RECORD EXCERPTS:
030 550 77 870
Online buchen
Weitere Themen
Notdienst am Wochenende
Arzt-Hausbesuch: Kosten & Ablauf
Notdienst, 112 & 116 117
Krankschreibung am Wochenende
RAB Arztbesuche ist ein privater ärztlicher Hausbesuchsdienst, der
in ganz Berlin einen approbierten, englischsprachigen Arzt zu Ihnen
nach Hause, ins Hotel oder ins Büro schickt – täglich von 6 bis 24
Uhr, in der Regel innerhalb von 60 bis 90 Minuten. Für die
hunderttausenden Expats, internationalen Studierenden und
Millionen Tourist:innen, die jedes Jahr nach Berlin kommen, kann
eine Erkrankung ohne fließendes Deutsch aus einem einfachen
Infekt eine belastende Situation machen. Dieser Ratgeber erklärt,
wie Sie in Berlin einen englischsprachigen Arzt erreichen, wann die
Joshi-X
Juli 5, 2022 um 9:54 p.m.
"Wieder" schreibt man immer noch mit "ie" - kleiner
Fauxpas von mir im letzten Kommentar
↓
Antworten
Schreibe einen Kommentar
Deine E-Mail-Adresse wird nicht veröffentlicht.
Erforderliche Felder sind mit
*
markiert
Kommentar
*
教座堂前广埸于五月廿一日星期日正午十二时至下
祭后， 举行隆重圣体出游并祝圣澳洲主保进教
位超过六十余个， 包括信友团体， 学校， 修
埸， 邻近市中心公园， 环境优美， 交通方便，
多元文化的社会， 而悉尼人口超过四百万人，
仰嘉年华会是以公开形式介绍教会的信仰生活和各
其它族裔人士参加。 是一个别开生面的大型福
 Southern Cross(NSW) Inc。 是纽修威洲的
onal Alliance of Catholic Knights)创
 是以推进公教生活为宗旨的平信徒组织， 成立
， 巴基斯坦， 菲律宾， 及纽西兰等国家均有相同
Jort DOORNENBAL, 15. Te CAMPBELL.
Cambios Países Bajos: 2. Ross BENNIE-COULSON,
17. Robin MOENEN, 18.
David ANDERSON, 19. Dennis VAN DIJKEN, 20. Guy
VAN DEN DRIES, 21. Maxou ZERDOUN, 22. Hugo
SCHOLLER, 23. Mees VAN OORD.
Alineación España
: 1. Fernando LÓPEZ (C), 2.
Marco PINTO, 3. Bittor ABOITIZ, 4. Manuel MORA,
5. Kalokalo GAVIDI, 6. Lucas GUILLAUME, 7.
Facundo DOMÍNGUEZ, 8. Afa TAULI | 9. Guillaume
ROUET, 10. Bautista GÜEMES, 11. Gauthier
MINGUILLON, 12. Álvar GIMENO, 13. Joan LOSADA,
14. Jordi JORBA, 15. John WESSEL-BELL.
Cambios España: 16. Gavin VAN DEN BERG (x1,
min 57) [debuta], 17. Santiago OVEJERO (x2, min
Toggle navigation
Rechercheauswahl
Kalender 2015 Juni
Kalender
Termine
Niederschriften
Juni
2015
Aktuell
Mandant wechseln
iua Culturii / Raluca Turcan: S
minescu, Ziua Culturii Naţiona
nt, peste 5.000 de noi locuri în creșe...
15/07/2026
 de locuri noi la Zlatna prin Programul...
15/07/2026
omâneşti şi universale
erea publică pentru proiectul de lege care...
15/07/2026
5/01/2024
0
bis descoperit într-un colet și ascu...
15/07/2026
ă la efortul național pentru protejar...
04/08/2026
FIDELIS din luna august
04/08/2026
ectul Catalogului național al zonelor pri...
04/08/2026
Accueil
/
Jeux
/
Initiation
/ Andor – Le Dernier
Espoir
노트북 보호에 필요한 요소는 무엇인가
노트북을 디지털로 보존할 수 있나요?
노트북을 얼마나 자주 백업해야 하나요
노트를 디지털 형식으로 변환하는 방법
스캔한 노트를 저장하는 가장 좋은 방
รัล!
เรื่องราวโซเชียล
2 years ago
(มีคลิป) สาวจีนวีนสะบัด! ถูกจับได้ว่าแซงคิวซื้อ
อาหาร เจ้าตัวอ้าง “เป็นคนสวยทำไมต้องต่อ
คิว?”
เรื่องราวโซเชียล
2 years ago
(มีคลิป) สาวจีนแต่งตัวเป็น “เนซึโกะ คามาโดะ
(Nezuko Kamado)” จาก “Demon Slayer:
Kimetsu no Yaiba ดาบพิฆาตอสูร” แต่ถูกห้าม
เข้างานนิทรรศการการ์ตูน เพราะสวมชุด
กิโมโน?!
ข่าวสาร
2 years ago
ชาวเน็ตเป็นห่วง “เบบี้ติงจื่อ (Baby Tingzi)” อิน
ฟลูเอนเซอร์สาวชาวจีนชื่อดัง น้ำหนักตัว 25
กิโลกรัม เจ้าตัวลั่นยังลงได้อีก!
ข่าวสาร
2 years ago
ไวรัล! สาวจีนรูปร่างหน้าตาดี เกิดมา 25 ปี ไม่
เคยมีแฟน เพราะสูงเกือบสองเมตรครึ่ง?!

WHAT THE TASK ASKS:
Write an exact transcription of every entry above.

SOLUTION TO THE EXERCISE:
030 550 77 870
Online buchen
Weitere Themen
Notdienst am Wochenende
Arzt-Hausbesuch: Kosten & Ablauf
Notdienst, 112 & 116 117
Krankschreibung am Wochenende
RAB Arztbesuche ist ein privater ärztlicher Hausbesuchsdienst, der
in ganz Berlin einen approbierten, englischsprachigen Arzt zu Ihnen
nach Hause, ins Hotel oder ins Büro schickt – täglich von 6 bis 24
Uhr, in der Regel innerhalb von 60 bis 90 Minuten. Für die
hunderttausenden Expats, internationalen Studierenden und
Millionen Tourist:innen, die jedes Jahr nach Berlin kommen, kann
eine Erkrankung ohne fließendes Deutsch aus einem einfachen
Infekt eine belastende Situation machen. Dieser Ratgeber erklärt,
wie Sie in Berlin einen englischsprachigen Arzt erreichen, wann die
Joshi-X
Juli 5, 2022 um 9:54 p.m.
"Wieder" schreibt man immer noch mit "ie" - kleiner
Fauxpas von mir im letzten Kommentar
↓
Antworten
Schreibe einen Kommentar
Deine E-Mail-Adresse wird nicht veröffentlicht.
Erforderliche Felder sind mit
*
markiert
Kommentar
*
教座堂前广埸于五月廿一日星期日正午十二时至下
祭后， 举行隆重圣体出游并祝圣澳洲主保进教
位超过六十余个， 包括信友团体， 学校， 修
埸， 邻近市中心公园， 环境优美， 交通方便，
多元文化的社会， 而悉尼人口超过四百万人，
仰嘉年华会是以公开形式介绍教会的信仰生活和各
其它族裔人士参加。 是一个别开生面的大型福
 Southern Cross(NSW) Inc。 是纽修威洲的
onal Alliance of Catholic Knights)创
 是以推进公教生活为宗旨的平信徒组织， 成立
， 巴基斯坦， 菲律宾， 及纽西兰等国家均有相同
Jort DOORNENBAL, 15. Te CAMPBELL.
Cambios Países Bajos: 2. Ross BENNIE-COULSON,
17. Robin MOENEN, 18.
David ANDERSON, 19. Dennis VAN DIJKEN, 20. Guy
VAN DEN DRIES, 21. Maxou ZERDOUN, 22. Hugo
SCHOLLER, 23. Mees VAN OORD.
Alineación España
: 1. Fernando LÓPEZ (C), 2.
Marco PINTO, 3. Bittor ABOITIZ, 4. Manuel MORA,
5. Kalokalo GAVIDI, 6. Lucas GUILLAUME, 7.
Facundo DOMÍNGUEZ, 8. Afa TAULI | 9. Guillaume
ROUET, 10. Bautista GÜEMES, 11. Gauthier
MINGUILLON, 12. Álvar GIMENO, 13. Joan LOSADA,
14. Jordi JORBA, 15. John WESSEL-BELL.
Cambios España: 16. Gavin VAN DEN BERG (x1,
min 57) [debuta], 17. Santiago OVEJERO (x2, min
Toggle navigation
Rechercheauswahl
Kalender 2015 Juni
Kalender
Termine
Niederschriften
Juni
2015
Aktuell
Mandant wechseln
iua Culturii / Raluca Turcan: S
minescu, Ziua Culturii Naţiona
nt, peste 5.000 de noi locuri în creșe...
15/07/2026
 de locuri noi la Zlatna prin Programul...
15/07/2026
omâneşti şi universale
erea publică pentru proiectul de lege care...
15/07/2026
5/01/2024
0
bis descoperit într-un colet și ascu...
15/07/2026
ă la efortul național pentru protejar...
04/08/2026
FIDELIS din luna august
04/08/2026
ectul Catalogului național al zonelor pri...
04/08/2026
Accueil
/
Jeux
/
Initiation
/ Andor – Le Dernier
Espoir
노트북 보호에 필요한 요소는 무엇인가
노트북을 디지털로 보존할 수 있나요?
노트북을 얼마나 자주 백업해야 하나요
노트를 디지털 형식으로 변환하는 방법
스캔한 노트를 저장하는 가장 좋은 방
รัล!
เรื่องราวโซเชียล
2 years ago
(มีคลิป) สาวจีนวีนสะบัด! ถูกจับได้ว่าแซงคิวซื้อ
อาหาร เจ้าตัวอ้าง “เป็นคนสวยทำไมต้องต่อ
คิว?”
เรื่องราวโซเชียล
2 years ago
(มีคลิป) สาวจีนแต่งตัวเป็น “เนซึโกะ คามาโดะ
(Nezuko Kamado)” จาก “Demon Slayer:
Kimetsu no Yaiba ดาบพิฆาตอสูร” แต่ถูกห้าม
เข้างานนิทรรศการการ์ตูน เพราะสวมชุด
กิโมโน?!
ข่าวสาร
2 years ago
ชาวเน็ตเป็นห่วง “เบบี้ติงจื่อ (Baby Tingzi)” อิน
ฟลูเอนเซอร์สาวชาวจีนชื่อดัง น้ำหนักตัว 25
กิโลกรัม เจ้าตัวลั่นยังลงได้อีก!
ข่าวสาร
2 years ago
ไวรัล! สาวจีนรูปร่างหน้าตาดี เกิดมา 25 ปี ไม่
เคยมีแฟน เพราะสูงเกือบสองเมตรครึ่ง?!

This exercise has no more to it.